→ **Directions for this task**: Keep the pictures out of the copy and repeat the records exactly.

→ **Given data**:
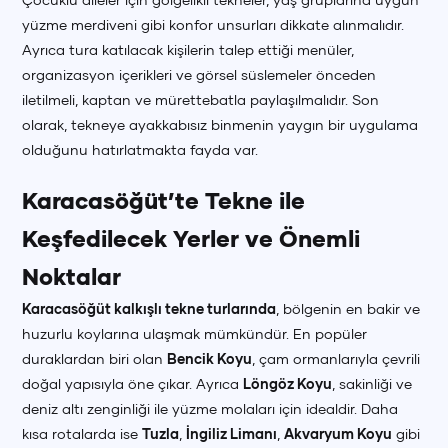
yüzme merdiveni gibi konfor unsurları dikkate alınmalıdır.
Ayrıca tura katılacak kişilerin talep ettiği menüler,
organizasyon içerikleri ve görsel süslemeler önceden
iletilmeli, kaptan ve mürettebatla paylaşılmalıdır. Son
olarak, tekneye ayakkabısız binmenin yaygın bir uygulama
olduğunu hatırlatmakta fayda var.
Karacasöğüt’te Tekne ile
Keşfedilecek Yerler ve Önemli
Noktalar
Karacasöğüt kalkışlı tekne turlarında
, bölgenin en bakir ve
huzurlu koylarına ulaşmak mümkündür. En popüler
duraklardan biri olan
Bencik Koyu
, çam ormanlarıyla çevrili
doğal yapısıyla öne çıkar. Ayrıca
Löngöz Koyu
, sakinliği ve
deniz altı zenginliği ile yüzme molaları için idealdir. Daha
kısa rotalarda ise
Tuzla
,
İngiliz Limanı
,
Akvaryum Koyu
gibi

→ **Output below**:
yüzme merdiveni gibi konfor unsurları dikkate alınmalıdır.
Ayrıca tura katılacak kişilerin talep ettiği menüler,
organizasyon içerikleri ve görsel süslemeler önceden
iletilmeli, kaptan ve mürettebatla paylaşılmalıdır. Son
olarak, tekneye ayakkabısız binmenin yaygın bir uygulama
olduğunu hatırlatmakta fayda var.
Karacasöğüt’te Tekne ile
Keşfedilecek Yerler ve Önemli
Noktalar
Karacasöğüt kalkışlı tekne turlarında
, bölgenin en bakir ve
huzurlu koylarına ulaşmak mümkündür. En popüler
duraklardan biri olan
Bencik Koyu
, çam ormanlarıyla çevrili
doğal yapısıyla öne çıkar. Ayrıca
Löngöz Koyu
, sakinliği ve
deniz altı zenginliği ile yüzme molaları için idealdir. Daha
kısa rotalarda ise
Tuzla
,
İngiliz Limanı
,
Akvaryum Koyu
gibi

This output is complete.